I will admit this one is a bit of a cheat. I’m running out of time for 2019 and I still have eight books to go. Some of my last choices are HUGE books or super-tough reads. I could have stuck with the upper forty of the challenge, ignoring the Advanced Reading. But I only have three left. I read The Fourth Bear in the spring and thought since it had those nice trees that it could count. I put down Born in Fire and Hot Shot (my two other choices for the category) and wrote this up.
Jasper Fforde is brilliant. No two ways about it. If you’ve read the Thursday Next series, you understand my point. The Fourth Bear is the second book in the Nursery Crimes series. Much like Thursday Next, our hero Jack Sprat (yes, that Jack Sprat) is a detective in charge of all crimes concerning Nursery Rhyme character. Great concept, huh? (Read The Big Over Easy if you think I’m lying.) In this story, Jack investigates all things Goldilocks and the Three Bears.
OMG, the concept!
Fforde twists and turns these old stories in ways we can’t imagine. The reader never quite sees the solution until Mr. Fforde smacks them in the face. The novel entwines Bear issues (porridge substance abuse, the right to arm bears, and bear city life) with Dorian Gray (yes, that Dorian Gray), and the murderous Gingerbreadman. You never know what will happen. Fforde ties the story together with magical tape.
Let’s not forget the amazing subplots of Jack’s married life, the Gingerbreadman, and of course Goldilocks and the bears. Punch and Judy move in next door with many issues.

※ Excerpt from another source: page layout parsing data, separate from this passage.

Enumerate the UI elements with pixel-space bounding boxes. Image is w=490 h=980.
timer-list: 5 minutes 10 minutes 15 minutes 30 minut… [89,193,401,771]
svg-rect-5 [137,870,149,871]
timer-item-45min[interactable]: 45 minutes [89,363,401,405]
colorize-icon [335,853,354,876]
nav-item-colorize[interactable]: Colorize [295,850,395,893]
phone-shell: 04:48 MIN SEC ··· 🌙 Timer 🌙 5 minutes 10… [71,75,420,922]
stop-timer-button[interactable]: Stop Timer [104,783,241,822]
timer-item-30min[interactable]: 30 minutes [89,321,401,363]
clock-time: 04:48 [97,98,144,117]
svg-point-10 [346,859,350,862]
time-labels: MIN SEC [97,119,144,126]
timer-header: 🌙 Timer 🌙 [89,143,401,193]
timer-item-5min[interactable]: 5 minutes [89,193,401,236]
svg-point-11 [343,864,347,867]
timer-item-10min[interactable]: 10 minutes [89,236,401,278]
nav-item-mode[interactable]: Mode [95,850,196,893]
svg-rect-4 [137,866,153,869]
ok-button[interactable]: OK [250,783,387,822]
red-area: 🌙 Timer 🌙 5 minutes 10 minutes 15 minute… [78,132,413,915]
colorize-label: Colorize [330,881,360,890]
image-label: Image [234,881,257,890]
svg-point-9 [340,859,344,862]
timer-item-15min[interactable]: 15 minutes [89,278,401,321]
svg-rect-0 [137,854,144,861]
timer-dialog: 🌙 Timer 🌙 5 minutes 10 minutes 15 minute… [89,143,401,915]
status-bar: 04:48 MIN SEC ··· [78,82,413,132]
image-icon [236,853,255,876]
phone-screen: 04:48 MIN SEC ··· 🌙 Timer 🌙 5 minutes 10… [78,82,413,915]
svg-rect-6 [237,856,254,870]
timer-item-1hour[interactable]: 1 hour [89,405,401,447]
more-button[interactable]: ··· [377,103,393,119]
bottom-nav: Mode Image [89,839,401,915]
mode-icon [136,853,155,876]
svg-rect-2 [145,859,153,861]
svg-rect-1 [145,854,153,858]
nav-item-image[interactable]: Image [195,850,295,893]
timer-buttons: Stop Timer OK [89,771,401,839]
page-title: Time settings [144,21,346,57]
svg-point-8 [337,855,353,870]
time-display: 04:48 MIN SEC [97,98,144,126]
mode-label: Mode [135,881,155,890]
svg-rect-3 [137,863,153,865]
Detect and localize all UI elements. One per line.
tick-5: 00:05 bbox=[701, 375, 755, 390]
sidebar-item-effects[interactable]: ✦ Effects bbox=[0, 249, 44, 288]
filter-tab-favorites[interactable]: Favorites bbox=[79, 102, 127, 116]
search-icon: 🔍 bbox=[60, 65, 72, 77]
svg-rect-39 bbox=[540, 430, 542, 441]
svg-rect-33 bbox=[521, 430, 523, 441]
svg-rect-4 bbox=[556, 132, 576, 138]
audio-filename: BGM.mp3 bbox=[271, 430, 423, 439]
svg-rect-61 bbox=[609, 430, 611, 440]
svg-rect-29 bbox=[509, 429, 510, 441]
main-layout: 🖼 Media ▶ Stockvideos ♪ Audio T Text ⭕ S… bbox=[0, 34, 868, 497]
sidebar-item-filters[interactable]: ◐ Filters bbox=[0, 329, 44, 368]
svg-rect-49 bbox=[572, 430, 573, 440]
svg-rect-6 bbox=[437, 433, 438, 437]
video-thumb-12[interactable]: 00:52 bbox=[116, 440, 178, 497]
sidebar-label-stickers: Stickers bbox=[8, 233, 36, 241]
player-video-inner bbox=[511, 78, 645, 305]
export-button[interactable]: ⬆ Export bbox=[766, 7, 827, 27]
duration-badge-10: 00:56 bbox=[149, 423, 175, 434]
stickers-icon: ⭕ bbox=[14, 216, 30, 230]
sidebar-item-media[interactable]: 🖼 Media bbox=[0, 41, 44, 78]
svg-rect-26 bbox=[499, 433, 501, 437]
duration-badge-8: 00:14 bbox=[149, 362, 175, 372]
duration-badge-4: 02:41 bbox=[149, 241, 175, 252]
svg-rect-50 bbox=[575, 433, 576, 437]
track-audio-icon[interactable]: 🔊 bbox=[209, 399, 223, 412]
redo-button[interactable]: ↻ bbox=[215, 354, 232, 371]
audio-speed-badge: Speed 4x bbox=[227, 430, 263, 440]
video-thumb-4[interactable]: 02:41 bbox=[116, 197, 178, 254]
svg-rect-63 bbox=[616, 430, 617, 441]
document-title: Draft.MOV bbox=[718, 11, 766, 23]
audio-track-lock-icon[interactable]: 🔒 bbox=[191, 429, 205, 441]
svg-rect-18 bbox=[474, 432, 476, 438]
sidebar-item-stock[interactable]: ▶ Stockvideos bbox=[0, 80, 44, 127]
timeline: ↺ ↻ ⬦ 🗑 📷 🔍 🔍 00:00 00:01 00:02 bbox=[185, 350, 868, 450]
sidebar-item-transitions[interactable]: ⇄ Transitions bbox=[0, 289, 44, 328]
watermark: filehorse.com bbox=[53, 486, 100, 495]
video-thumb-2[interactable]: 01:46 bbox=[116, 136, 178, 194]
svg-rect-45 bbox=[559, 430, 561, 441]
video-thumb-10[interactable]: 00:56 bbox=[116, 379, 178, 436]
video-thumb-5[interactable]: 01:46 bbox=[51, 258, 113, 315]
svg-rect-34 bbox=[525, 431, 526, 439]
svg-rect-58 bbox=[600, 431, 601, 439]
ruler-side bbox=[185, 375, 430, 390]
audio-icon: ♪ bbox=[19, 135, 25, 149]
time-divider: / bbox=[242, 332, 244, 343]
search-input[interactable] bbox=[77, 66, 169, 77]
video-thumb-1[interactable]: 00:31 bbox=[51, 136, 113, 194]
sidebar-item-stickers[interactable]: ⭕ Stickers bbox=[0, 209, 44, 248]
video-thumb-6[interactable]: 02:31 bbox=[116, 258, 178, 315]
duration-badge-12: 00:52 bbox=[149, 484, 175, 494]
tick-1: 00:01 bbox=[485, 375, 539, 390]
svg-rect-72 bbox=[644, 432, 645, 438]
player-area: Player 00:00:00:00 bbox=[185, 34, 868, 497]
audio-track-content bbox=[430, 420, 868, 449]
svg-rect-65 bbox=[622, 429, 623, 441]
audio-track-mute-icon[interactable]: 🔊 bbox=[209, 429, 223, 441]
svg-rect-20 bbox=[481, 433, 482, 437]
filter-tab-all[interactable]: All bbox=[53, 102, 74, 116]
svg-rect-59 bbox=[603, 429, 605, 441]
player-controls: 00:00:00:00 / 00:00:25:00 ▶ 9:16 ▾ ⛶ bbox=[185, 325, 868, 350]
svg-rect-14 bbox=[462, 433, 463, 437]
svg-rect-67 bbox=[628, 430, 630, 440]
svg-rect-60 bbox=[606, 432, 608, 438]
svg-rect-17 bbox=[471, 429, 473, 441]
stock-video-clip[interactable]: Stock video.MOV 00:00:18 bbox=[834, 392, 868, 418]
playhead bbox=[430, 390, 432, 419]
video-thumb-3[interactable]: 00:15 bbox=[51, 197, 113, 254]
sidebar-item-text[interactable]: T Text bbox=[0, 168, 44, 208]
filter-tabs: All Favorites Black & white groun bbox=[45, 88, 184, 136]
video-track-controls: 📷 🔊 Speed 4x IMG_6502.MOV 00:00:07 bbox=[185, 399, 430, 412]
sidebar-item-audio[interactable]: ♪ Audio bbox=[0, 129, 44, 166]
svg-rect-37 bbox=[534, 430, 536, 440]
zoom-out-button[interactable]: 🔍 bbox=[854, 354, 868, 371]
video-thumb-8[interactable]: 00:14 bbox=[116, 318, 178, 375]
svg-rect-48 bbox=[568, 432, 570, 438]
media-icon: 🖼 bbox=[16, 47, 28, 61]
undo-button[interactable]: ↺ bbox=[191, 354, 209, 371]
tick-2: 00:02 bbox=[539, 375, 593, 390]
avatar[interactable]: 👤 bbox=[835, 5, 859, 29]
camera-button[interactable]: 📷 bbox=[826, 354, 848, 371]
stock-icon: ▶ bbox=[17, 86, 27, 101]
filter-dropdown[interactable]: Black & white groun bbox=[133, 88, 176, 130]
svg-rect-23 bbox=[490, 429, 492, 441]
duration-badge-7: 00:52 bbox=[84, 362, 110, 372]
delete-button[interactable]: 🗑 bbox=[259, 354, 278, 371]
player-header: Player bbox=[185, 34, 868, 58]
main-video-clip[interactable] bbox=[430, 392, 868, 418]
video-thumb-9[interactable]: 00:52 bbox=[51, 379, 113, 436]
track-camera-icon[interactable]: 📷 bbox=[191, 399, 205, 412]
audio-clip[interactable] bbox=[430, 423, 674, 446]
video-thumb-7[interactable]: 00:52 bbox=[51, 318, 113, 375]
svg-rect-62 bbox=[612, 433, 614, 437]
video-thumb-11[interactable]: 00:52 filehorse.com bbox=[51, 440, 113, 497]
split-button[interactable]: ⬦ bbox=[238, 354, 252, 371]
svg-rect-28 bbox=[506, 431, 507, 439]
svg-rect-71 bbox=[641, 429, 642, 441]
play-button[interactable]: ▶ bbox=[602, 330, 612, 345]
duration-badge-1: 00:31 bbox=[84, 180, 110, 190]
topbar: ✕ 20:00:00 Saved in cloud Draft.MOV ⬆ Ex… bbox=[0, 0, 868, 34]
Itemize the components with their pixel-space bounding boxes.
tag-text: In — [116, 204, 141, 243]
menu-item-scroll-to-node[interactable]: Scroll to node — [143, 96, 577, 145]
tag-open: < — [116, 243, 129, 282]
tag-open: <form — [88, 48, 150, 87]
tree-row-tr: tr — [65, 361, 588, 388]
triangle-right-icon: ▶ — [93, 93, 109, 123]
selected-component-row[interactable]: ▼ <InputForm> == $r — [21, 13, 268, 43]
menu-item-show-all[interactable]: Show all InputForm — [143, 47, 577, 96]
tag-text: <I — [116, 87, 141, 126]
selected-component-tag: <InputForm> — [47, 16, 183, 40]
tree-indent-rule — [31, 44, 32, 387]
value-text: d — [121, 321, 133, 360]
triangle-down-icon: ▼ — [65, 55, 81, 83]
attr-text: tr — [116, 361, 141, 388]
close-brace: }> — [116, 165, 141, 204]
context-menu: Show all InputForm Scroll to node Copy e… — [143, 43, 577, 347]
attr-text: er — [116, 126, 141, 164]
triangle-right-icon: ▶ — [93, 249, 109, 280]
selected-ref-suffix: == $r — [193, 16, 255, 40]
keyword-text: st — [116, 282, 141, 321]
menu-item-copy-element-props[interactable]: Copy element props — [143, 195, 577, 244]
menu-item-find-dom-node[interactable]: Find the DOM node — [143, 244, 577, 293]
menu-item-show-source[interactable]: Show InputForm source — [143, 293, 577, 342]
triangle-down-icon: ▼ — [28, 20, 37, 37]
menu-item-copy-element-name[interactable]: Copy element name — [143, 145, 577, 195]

Plus the murder of a reporter, Henrietta Hatchett, who bears a great resemblance to a certain blonde nursery rhyme little girl, and then the Gingerbreadman escapes the mental hospital after years of complacent treatment.
It also contains a vivid description of the Gingerbreadman and his reign of terror before Jack caught him the first time. And how he must catch the man again, even though he (Jack) is suspended from the Nursery Crimes division. Did I mention the notorious Great Red-Legg’d Scissorman? Fforde wraps all these great plots together in a compelling, funny story.
I never wanted the book to end.
If you still doubt the amazing writing, laugh-out-loud antics, and brilliant characters, go visit the Nursery Crimes page on Mr. Fforde’s website for more information about the campaign to arm bears, photos of various scenes, and much more.
     I give The Fourth Bear by Jasper Fforde 5 bowls of fresh, hot porridge—just right.